Making a video, putting audio files in like background music, or in game sound effects, etc. What is a good reasonable dba level for the recording? you add that as filter per sound clip? I’m assuming Gain/Volume filter? Maybe a normalize filter?
When I make my videos though, I use different sound clips for different reasons, as I may add more than one back ground song, and multiple SFx, eventually my own voiceover. So What’s a good sound setting for all three, and the best filter?
I been making game playing experience videos for over a year now, and I do add voiceovers, background music, and in game sound Fx all the time. It seems I’m always guessing each new video, trying to find the right “setting”. Current project I’m working on, it seems the sound wave background music, the different clips are recorded at different volume settings. I add Gain/Volume and Normalize filters to one clip and keep around -15 to - 20 and seems fine, so I copy paste those filters to next clip, which comes through louder or quieter, not always same level, though using same filter settings. Idk y! When I was running a recent test of my final project, and fixing to record my voiceover, the finish project came through WAY too loud, about blew out my ears. It wasn’t like that in the recording edit of video.
So if somone can give me pointers how to create balanced audio in my videos, so it’s balance between each clip, and and the right volume compared to each other (background, vs sound Fx, vs my voiceover) I’d appreciate it! Also, besides adding the filters to each audio file in the timeline, is their a way to set the overall recording of the video so nothing goes louder to specific sound bite? like a Track filter or something for the timeline tracks?
I am not sure, that I can help you much here, because you seems more experienced with this than I am. But this is what I think.
I use a simple old household camera (Panasonic Lumix TZ7), and I think it got some automatic gain control of the microphone input. I seldom have to adjust gain. It is not the only microphone I use, but I always add a high pass filter to my microphone signals. It can be 200 Hz 6 db/oct or 150 Hz 12 db/oct.

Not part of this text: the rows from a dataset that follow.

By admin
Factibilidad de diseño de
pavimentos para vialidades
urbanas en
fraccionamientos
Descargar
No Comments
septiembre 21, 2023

Perhaps such automatic gain controls are used other places in Shotcut too without my knowledge. It may be to help amateurs like me. But I guess a more pro user of this would hate such automatic interventions. It could be, that some of the encoders do that.
Hello:
You can arrange the audio clips on different tracks (for example voice Off on track A1, background music on A 2). This is assuming that all the voice Off clips has the same recording settings and the same for the background music. You can then apply the normalization filter to the track and it will affect all clips on that track.
In the case that each audio clip comes from different recording sources with different volumes, you can also organize the clips in different tracks as I wrote above (it is a good habit for project management). Next, I would apply a normalizing filter in two passes, to each of the clips.

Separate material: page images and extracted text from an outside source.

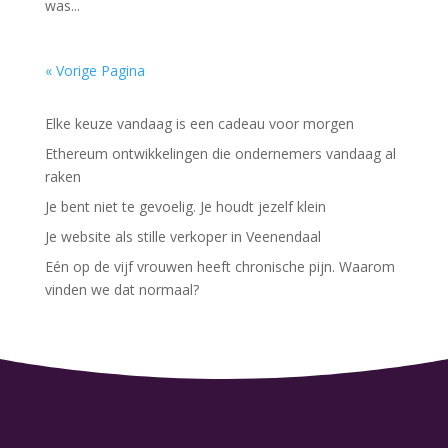
was...
« Vorige Pagina
Elke keuze vandaag is een cadeau voor morgen
Ethereum ontwikkelingen die ondernemers vandaag al
raken
Je bent niet te gevoelig. Je houdt jezelf klein
Je website als stille verkoper in Veenendaal
Eén op de vijf vrouwen heeft chronische pijn. Waarom
vinden we dat normaal?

To start with, you can try normalizing the audio clips to -17 LUFs and the background music to -23 LUFs. These are not optimal values, but you can start testing these settings to get a final loudness setting.
Note that if, in addition, you want to reinforce certain parts of the music or other audio with the gain filter (using keyframes) and apply the normalization filter later to that clip, you will have another scenario. The same will happen if you apply gain and then normalize.
Finally, all this is subjective depending on the final result you are looking for. Normalizing can remove the effect of emphasizing something with audio, so experimenting is the best way to see the results.